One of the surprise box office hits of the year so far, Wes Anderson’s latest movie, The Grand Budapest Hotel, seems to have struck a real chord with audiences. And I’m pleased to say that attention is thoroughly deserved as Anderson delivers yet another delightfully-crafted slice of whimsy.
Ralph Fiennes leads a cameo-stuffed cast as Gustave H, the oddball concierge of the titular establishment, and we spend the duration of the movie following him through his wacky adventures in search of a priceless piece of Renaissance art.
Fiennes is truly remarkable and, alongside his new lobby boy Zero (played by newcomer Tony Revolori), he develops into one half of one of the greatest, and most charming, bromances ever to grace the big screen. Their deftly handled rapport is second to none and sees them both performing at the top of their game.

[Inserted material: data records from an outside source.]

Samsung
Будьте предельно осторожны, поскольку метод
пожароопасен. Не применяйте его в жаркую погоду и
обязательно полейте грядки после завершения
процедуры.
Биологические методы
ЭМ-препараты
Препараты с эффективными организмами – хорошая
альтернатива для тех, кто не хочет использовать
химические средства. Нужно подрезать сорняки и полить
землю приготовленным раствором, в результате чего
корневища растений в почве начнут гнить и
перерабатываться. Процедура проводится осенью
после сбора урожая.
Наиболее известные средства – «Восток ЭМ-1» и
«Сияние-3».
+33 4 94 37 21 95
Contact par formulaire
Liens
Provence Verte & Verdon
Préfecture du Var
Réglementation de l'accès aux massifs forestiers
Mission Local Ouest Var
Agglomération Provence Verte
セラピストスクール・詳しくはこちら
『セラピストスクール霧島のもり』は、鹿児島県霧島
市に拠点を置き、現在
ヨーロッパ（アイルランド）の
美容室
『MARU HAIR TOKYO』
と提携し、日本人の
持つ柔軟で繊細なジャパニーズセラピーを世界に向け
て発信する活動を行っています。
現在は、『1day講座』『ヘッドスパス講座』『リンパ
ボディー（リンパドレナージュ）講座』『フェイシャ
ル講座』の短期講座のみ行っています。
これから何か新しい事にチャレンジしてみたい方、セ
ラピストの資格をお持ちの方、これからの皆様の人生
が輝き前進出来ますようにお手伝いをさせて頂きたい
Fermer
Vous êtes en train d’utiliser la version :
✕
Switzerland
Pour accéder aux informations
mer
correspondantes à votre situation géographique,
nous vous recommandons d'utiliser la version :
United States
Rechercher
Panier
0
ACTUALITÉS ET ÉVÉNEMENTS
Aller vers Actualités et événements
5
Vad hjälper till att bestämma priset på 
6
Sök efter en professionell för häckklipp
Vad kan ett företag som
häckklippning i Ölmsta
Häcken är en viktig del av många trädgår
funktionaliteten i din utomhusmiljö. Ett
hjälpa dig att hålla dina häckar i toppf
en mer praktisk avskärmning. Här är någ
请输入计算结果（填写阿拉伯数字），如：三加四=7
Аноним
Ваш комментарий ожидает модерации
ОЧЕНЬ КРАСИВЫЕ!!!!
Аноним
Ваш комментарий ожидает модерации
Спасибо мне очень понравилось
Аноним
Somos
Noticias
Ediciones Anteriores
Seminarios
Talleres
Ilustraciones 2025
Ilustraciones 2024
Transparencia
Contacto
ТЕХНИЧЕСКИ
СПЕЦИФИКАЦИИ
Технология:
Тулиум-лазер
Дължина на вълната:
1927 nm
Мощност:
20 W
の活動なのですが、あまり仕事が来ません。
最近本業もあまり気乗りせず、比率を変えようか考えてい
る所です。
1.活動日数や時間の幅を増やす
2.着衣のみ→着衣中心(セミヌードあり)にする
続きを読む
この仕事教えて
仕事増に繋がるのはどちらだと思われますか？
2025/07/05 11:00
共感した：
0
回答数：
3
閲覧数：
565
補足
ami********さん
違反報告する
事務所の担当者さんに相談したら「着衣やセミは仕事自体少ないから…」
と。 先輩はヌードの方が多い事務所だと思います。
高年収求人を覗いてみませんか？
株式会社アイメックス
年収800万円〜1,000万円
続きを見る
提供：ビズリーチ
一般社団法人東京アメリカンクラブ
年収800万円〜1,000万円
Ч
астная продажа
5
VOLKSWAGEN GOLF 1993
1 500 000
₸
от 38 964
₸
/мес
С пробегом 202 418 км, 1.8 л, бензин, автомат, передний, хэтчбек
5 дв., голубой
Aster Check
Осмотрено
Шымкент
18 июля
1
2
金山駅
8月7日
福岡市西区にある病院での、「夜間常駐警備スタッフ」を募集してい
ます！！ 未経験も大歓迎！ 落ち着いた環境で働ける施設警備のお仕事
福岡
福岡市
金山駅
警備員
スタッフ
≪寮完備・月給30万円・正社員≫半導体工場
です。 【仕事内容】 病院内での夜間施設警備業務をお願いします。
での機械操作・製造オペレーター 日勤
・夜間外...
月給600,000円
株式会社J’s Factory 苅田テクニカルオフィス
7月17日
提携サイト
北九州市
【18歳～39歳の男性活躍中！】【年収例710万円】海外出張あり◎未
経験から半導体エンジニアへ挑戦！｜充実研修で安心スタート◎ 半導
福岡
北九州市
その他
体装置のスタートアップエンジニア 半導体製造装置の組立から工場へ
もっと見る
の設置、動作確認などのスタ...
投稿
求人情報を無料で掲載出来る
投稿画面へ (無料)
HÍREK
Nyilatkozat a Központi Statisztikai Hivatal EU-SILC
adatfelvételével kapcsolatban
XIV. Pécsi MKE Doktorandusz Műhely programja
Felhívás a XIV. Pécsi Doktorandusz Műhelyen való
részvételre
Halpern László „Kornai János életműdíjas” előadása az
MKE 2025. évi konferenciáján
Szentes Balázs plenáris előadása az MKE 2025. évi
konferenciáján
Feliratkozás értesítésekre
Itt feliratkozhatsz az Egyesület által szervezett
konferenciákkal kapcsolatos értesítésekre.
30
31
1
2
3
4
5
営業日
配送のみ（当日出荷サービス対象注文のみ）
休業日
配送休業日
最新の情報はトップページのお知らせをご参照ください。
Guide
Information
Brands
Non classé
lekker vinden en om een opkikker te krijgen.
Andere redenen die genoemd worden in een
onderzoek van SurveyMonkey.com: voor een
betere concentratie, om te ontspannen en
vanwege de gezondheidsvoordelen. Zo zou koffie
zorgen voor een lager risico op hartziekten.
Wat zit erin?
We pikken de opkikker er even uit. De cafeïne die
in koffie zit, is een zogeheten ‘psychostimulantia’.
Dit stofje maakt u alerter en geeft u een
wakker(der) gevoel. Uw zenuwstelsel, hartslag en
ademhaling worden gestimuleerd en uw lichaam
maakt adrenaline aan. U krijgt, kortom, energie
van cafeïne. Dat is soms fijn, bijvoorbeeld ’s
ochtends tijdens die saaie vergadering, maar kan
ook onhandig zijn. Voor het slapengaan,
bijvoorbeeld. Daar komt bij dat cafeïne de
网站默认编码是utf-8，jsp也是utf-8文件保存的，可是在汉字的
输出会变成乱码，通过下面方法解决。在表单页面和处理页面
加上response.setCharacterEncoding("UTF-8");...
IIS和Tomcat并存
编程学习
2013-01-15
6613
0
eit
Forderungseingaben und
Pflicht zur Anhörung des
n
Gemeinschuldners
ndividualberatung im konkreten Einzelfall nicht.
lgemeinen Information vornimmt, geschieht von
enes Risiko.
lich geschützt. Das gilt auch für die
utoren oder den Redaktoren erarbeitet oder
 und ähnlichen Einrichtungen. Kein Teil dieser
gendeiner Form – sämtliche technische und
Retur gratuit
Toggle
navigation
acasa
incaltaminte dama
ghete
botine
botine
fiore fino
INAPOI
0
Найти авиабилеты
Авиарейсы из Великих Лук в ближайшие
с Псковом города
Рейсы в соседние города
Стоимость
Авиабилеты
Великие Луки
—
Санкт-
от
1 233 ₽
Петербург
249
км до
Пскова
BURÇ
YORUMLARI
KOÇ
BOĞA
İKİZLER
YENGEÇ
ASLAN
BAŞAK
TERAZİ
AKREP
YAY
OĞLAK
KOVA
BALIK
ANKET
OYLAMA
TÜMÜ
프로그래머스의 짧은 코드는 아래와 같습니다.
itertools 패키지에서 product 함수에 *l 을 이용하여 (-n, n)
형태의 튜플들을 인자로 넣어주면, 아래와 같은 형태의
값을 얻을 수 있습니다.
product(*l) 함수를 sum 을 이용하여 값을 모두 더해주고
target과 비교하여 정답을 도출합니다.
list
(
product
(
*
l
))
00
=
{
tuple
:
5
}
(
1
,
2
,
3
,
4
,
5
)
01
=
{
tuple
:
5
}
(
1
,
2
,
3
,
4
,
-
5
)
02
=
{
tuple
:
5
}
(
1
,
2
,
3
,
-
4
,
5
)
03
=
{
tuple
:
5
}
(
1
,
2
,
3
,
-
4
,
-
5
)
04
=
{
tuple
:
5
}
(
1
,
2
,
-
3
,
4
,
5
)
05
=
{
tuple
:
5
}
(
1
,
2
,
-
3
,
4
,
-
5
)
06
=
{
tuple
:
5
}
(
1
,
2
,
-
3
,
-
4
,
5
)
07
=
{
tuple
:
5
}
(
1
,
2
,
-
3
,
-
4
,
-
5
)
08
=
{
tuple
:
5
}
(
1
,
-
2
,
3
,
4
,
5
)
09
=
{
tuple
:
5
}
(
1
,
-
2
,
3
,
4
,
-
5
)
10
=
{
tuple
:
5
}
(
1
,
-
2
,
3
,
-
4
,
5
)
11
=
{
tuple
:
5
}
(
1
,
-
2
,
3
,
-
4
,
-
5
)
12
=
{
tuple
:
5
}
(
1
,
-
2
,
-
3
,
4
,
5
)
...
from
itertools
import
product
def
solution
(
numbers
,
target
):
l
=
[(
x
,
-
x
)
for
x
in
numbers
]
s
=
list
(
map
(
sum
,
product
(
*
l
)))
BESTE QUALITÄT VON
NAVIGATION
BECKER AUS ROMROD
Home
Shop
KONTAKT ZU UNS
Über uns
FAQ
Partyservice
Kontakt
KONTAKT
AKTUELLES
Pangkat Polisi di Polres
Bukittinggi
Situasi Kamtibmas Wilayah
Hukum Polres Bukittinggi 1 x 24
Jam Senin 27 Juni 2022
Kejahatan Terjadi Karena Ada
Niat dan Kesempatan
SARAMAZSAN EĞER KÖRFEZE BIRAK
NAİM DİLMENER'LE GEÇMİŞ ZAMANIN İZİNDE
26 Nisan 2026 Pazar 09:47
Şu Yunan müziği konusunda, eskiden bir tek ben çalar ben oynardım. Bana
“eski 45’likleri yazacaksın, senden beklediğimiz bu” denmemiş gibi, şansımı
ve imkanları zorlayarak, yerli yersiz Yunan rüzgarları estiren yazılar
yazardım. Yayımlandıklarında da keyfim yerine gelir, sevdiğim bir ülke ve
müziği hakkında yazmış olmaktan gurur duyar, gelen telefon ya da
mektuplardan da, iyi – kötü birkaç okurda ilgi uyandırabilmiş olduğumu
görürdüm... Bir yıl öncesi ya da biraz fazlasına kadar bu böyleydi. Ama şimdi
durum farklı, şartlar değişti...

As do the rest of the cast who all do a stellar job of delivering Anderson’s richly detailed and dancingly lyrical dialogue. And, to think that dialogue that great is left to play second fiddle to the visuals . . .
Anderson treats every single frame with the delicacy of a master craftsman. The result is exquisitely beautiful and his use of symmetry, along with his attention to detail, is unparalleled in modern cinema.
The public have spoken, The Grand Budapest Hotel is without doubt one of the great cinematic achievements of 2014.